A state administrative hearing is not exactly the trial of the century, but it’s important.
It will answer a couple of very basic questions: Can Martin County residents control growth and development in their community through their comprehensive growth management plan, approved by their elected representatives?
Or do developers such as Hobe Grove and the real estate market get to decide how and where the county grows?
On one side of the room are lawyers from the business law firm Gunster, representing Midbrook 1st Realty and the proposed Hobe Grove development, a plan to build a city larger than Stuart just west of Hobe Sound.
On the other is former Florida Department of Community Affairs Secretary Linda Shelley, representing the county. Environmental lawyers Virginia Sherlock and Howard Heims represent the Indian Riverkeeper, 1000 Friends of Florida and the Martin County Conservation Alliance. Stuart, Sewall’s Point and Jupiter Island lawyers represent others siding with the county.

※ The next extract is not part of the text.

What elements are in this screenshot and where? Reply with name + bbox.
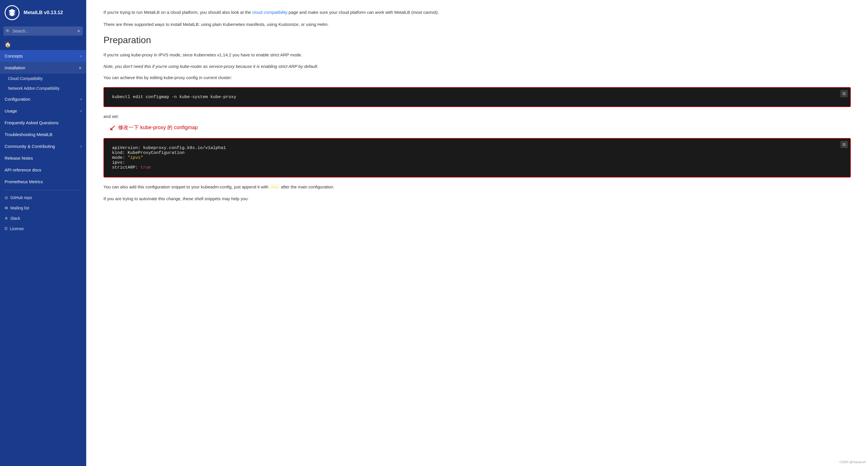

The audience, surprisingly, includes witnesses well-known in growth management circles such as former Martin commissioner Maggy Hurchalla, former state Department of Community Affairs Secretary Tom Pelham and Charles Pattison, former director of 1000 Friends of Florida. There also are ordinary residents giving up a couple of hot September and October days, listening to testimony that could send the most determined insomniac to dreamland.
At issue are changes to the growth plan made recently to restore some of the protections the developer-backed Future Group removed from the plan in 2009.
Several groups that challenged the restored protections have settled their problems with the county.
They include Lake Point, the rock pit mining operation that hit Hurchalla with a Strategic Lawsuit Against Public Participation, King Ranch and Becker Holdings (Becker Groves.)
Midbrook continued its challenges for Hobe Grove, trying to show that restoring protections to the county’s growth plan is a part of a plot to stop all growth in Martin County.
The stop-growth plot, Hobe Grove lawyers claim, includes procedures such as using population projections to predict growth. Or the supermajority vote required to change the growth plan’s major protections, such as Martin’s cherished four-story building height limit.
Hobe Grove lawyers also are unhappy with Martin’s urban services district, where the county provides such services as water and sewer, claiming it restricts “real estate markets” from deciding where homes, businesses and industries should be built. Plans for Hobe Grove call for 4,300 homes and 4.6 million square feet of space for business and education on 2,800 acres south of Bridge Road, and west of Florida’s Turnpike. Martin’s growth plan designates the land for agricultural use, not development.
The case is important not only to Martin County but to other Florida counties and cities. When Gov. Rick Scott took office, he gutted the state’s DCA, a protective growth management agency, leaving decisions largely in the hands of local governments.
Martin County stepped up to restore old protections and strengthen its growth plan, knowing that it no longer has the state to turn to for help against developers who want to make their own rules.
Decisions in these cases usually take several months. In the past, judges have tended to side with local governments, rather than with challengers. That hasn’t always worked in residents’ favor, but in this case, residents hope it will.